Эдвард внимательно посмотрел на мать, искренне не понимая причины столь странного вопроса.

– Какие у меня могут быть для этого основания? – удивленно проговорил он. – Я ее даже не знаю. Но, скажу откровенно – я не расстроен, что сегодня она не смогла составить нам компанию. Я рассчитывал на ужин в тесном семейном кругу, и рад, что так оно и вышло.

Моника усмехнулась.

– Интересное совпадение, – вдруг очнулся Клод и бросил короткие взгляды на жену и сына. – Джессика уехала к родителям в Мэйвертон, а Эдвард приехал к родителям из Мэйвертона.

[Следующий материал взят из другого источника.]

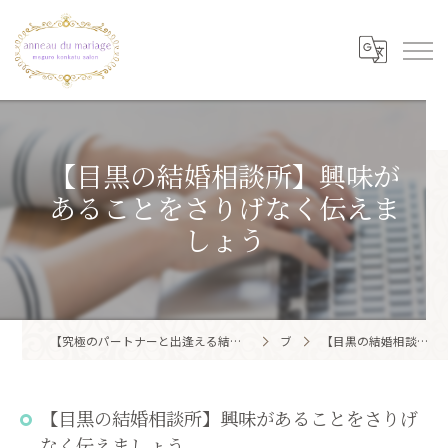
【目黒の結婚相談所】興味が
あることをさりげなく伝えま
しょう
【究極のパートナーと出逢える結婚相談所】目黒区・品川区で結婚相談所ならアノー・ド・マリアージュ 目黒婚活サロン
ブログ
【目黒の結婚相談所】興味があることをさりげなく伝えましょう
【目黒の結婚相談所】興味があることをさりげ
なく伝えましょう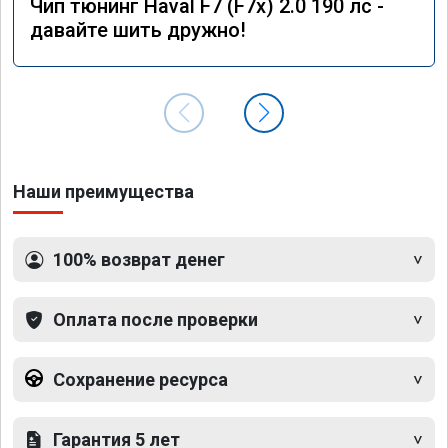
Чип тюнинг Haval F7 (F7x) 2.0 190 лс -
давайте шить дружно!
Наши преимущества
100% возврат денег
Оплата после проверки
Сохранение ресурса
Гарантия 5 лет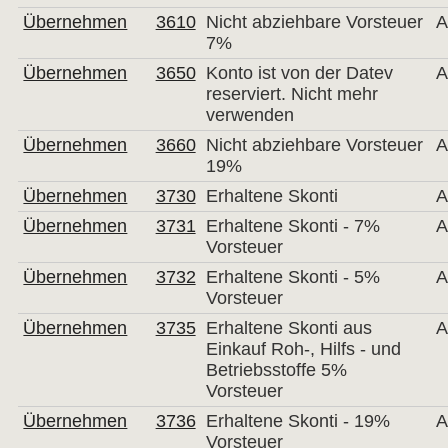
Übernehmen
3610
Nicht abziehbare Vorsteuer
A
7%
Übernehmen
3650
Konto ist von der Datev
A
reserviert. Nicht mehr
verwenden
Übernehmen
3660
Nicht abziehbare Vorsteuer
A
19%
Übernehmen
3730
Erhaltene Skonti
A
Übernehmen
3731
Erhaltene Skonti - 7%
A
Vorsteuer
Übernehmen
3732
Erhaltene Skonti - 5%
A
Vorsteuer
Übernehmen
3735
Erhaltene Skonti aus
A
Einkauf Roh-, Hilfs - und
Betriebsstoffe 5%
Vorsteuer
Übernehmen
3736
Erhaltene Skonti - 19%
A
Vorsteuer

Забавно.

– Забавно, – вздохнула его супруга. – Это весьма трогательно: каждые две недели (тут Моника откровенно приврала) она навещает родителей, и я уверена, что она даже помогает им деньгами.

Эдварду захотелось злорадно расхохотаться, так как он прекрасно понял оба намека: на его невнимание и его неблагодарность.

– Она из Мэйвертона? – тут же спросил он во избежание хоть кратковременного молчания, которое его мать могла бы расценить как размышления над ее словами.

– Да, но вряд ли вы пересекались. По крайней мере, она тебя никогда не видела, – Моника кивнула в сторону семейного фото, висевшего на стене гостиной рядом с иконой Христа.

– А почему в Арстад переехала?

Эдвард задержал взгляд на лице Иисуса, а мысленно представлял, какой могла быть внешность девушки, о которой шла речь.

«Мать, конечно, любит делать упор на благочестии, благородстве и кротости, но красоту она чувствует и понимает. И сильных людей тоже уважает. Потому, вряд ли там что-то неприметное и приземленное, скорее – гордое, самоуверенное и привлекательное. Неприметное и приземленное мать может пожалеть, но на ужин точно не пригласит. Томми не в счет, конечно».

– Несколько лет назад умерла ее бабушка и оставила ей в наследство квартиру на северном берегу, на улице Фридриха Шиллера. Я, кстати, почему спросила, что у тебя могут быть основания избегать знакомства со столь милой девушкой. Может, у тебя кто-нибудь есть? Ты с кем-то встречаешься? – в очередной раз Моника старательно избежала заинтересованности в тоне.

– Нет, мама, что ты? Я бы тебе сразу сказал. Нет, у меня слишком мало времени для романтизма, все мои мысли сейчас занимает учеба.

Моника поджала губы, и Эдварду показалось, что на лице ее промелькнула тревога.

– Конечно, милый. Учеба сейчас важнее, – сказала она. – Но все-таки, тебе уже двадцать три, ты красив, умен и обеспечен и все же…

– Сынок, обязательно попробуй картофельный салат, – встрепенулся Клод и протянул сыну пиалу с салатом, – он просто восхитителен.

Моника замолчала, казалось, даже довольная тем, что супруг ее перебил. Но Эдвард по реакции отца понял, что данная тема уже не раз поднималась в его отсутствие.

«Интересно… – впервые Эдвард почувствовал удовольствие от этого семейного общения. – Допускаешь ли ты, что я могу скрывать от тебя подробности своей личной жизни? Или же тебе выгоднее считать меня неудачником?»

– У меня еще все впереди, мама, – ответил Эдвард, накладывая себе салат. – Моя судьба никуда от меня не убежит, – он коротко улыбнулся в адрес матери.

– Я знаю, дорогой, – Моника тоже постаралась улыбнуться, но Эдвард видел, что не вполне развеял ее сомнения. Она многозначительно взглянула на мужа, тот нервно поерзал на стуле и вновь попытался разрядить обстановку:

– Ну, а как с учебой, Эдди? Чем ты собственно будешь заниматься в немецком консульстве?

Как и ранее со спагетти, Эдвард теперь проявлял завидное усердие с салатом, чтобы скрыть улыбку, яростно просившуюся на его лицо. Эдварда позабавило, что вообще было упомянуто о его обучении – столь незначительной теме по сравнению с успехами Томаса, прелестями новой воспитательницы и его личной жизнью.